Page MenuHomePhabricator

[AOI] Investigation: Can we make it easier to locate usable images for Wikipedia on Commons or Flickr?
Closed, ResolvedPublic

Description

Per http://www.allourideas.org/wikimediaaccesorios/results?locale=es (5th item), is there anything that we can build to make it easier to locate usable images for Wikipedia on Commons or Flickr?

Event Timeline

kaldari raised the priority of this task from to Needs Triage.
kaldari updated the task description. (Show Details)
kaldari added a project: Community-Tech.
kaldari subscribed.

It looks like this need may already be covered by Magnus's FIST tool: http://tools.wmflabs.org/fist/fist.php

kaldari moved this task from New & TBD Tickets to Ready on the Community-Tech board.
kaldari added a subscriber: Magnus.

To round this up, WD-FIST can find images on Wikipedia (and Commons) and add them to Wikidata, which in turn is the most complete and convenient image-for-an-article store we have at the moment.

kaldari renamed this task from [AOI] Spike: Can we make it easier to locate usable images for Wikipedia on Commons or Flickr? to [AOI] Investigation: Can we make it easier to locate usable images for Wikipedia on Commons or Flickr?.Aug 12 2015, 2:29 AM

According to @Jdforrester-WMF, image searching (via the Media Insertion interface already in VisualEditor) will be part of the initial release of the new WikiText editor, so it probably doesn't make sense for us to add anything to the existing WikiText editor.

Some tickets related to improving the Media Insertion interface: T51662, T72284, T53031

AFAIK there is a new search engine by Creative Commons in the works, to offer a one-stop free image search. That would take care of the current "source fragmentation", but I don't know when this will go online.

@Magnus: There's http://search.creativecommons.org/ , a front-end to a number of CC web searches. It only searches one at a time, but it's at least a single starting point.

ETA: Code is here: https://github.com/creativecommons/garmonbozia

Ways of finding images on or for Commons include the on-wiki search interfaces (Commons, media results in other wiki searches, VE's media search capabilities), associated tools (bots, or Labs tools), and external search interfaces.

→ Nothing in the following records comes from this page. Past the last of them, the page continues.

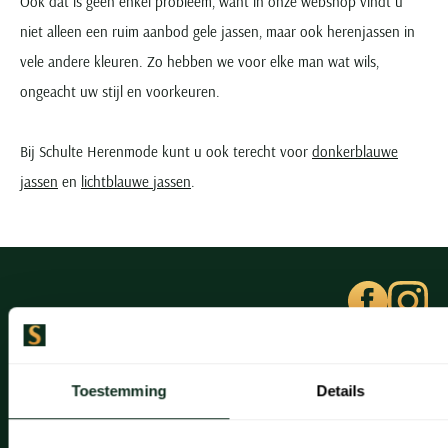
Ook dat is geen enkel probleem, want in onze webshop vindt u
niet alleen een ruim aanbod gele jassen, maar ook herenjassen in
vele andere kleuren. Zo hebben we voor elke man wat wils,
ongeacht uw stijl en voorkeuren.
Bij Schulte Herenmode kunt u ook terecht voor
donkerblauwe
jassen
en
lichtblauwe jassen
.
Klantenservice
Toestemming
Details
Klantenservice
Veelgestelde vragen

The on-wiki search interface is the responsibility of the Discovery team, but no one is specifically working on it. Associated bugs include: T104565, T96535, T10738, T18933, T67636. Categorized images have a nice browser, but the interface for the search itself doesn't surface the images very well.
VE's media search is the responsibility of the Editing team. Associated bugs include: T51662, T72284, T95223, T53031, T99741.

Existing tools are listed at https://commons.wikimedia.org/wiki/Commons:Tools. Of particular note:

  • GLAMify looks for images from a collection that are present in one language's Wikipedia but absent from another's (for instance, seeing where a Swedish image collection is used in Swedish Wikipedia but not in other Wikipedias). Runs as a bot on the Meta page.
  • Wikidata Images looks for images associated with a subject in Wikidata that are not included in a given article. For enwiki, it updates Category: No local image but image on Wikidata. It would be helpful if there was some way to locate the corresponding image(s) to make it easy to include them.
  • File Image Search Tool (FIST). Searches a wide variety of sources. Is a bit slow but perhaps not surprisingly so when it's querying several APIs?

Other resources, primarily external:

Getting on-wiki search working well and giving it a better UI would be the best long-term solution for finding images on Commons, but that's out of our scope. For Commons as well as external databases, FIST seems to be the most centralized wiki-specific search tool available and could perhaps be more widely publicized (also, @Magnus, how's its i18n/l10n?). It might be able to be expanded to search more image galleries as well.

Here's a crazy thought:

  • Set up a new wikibase installation (on Labs?)
  • Create one item for each file on Commons (we wanted to do that anyway...)
  • Create one item for each free image on the free media sources listed above, maybe even Flickr (might be too large)
  • Update those occasionally

Largest catalog of free images on the web EVER! Bots can update the available images, community can improve it for better search/query results. We have the parts, we just need to be brave enough to scale it up.

@Magnus: That would be awesome. I'm not sure whether Labs is set up to handle that, but if there's a good base of people interested in a project like this, let us know!

@Fhocutt: It begins (scraping NOAA as an exercise):

https://tools.wmflabs.org/freefiles/index.php?title=Special:RecentChanges&limit=500&hidebots=0

I will not be online much the next 1-2 weeks, but if anyone is interested, please add yourself to the tool (freefiles)!

It looks most of the high impact tasks here fall under the purview of either the Search and Discovery team or the Editing team. Magnus' idea for a master database of all free images is interesting, although it sounds like a maintenance nightmare and probably not something that the Community Tech team should take on right now.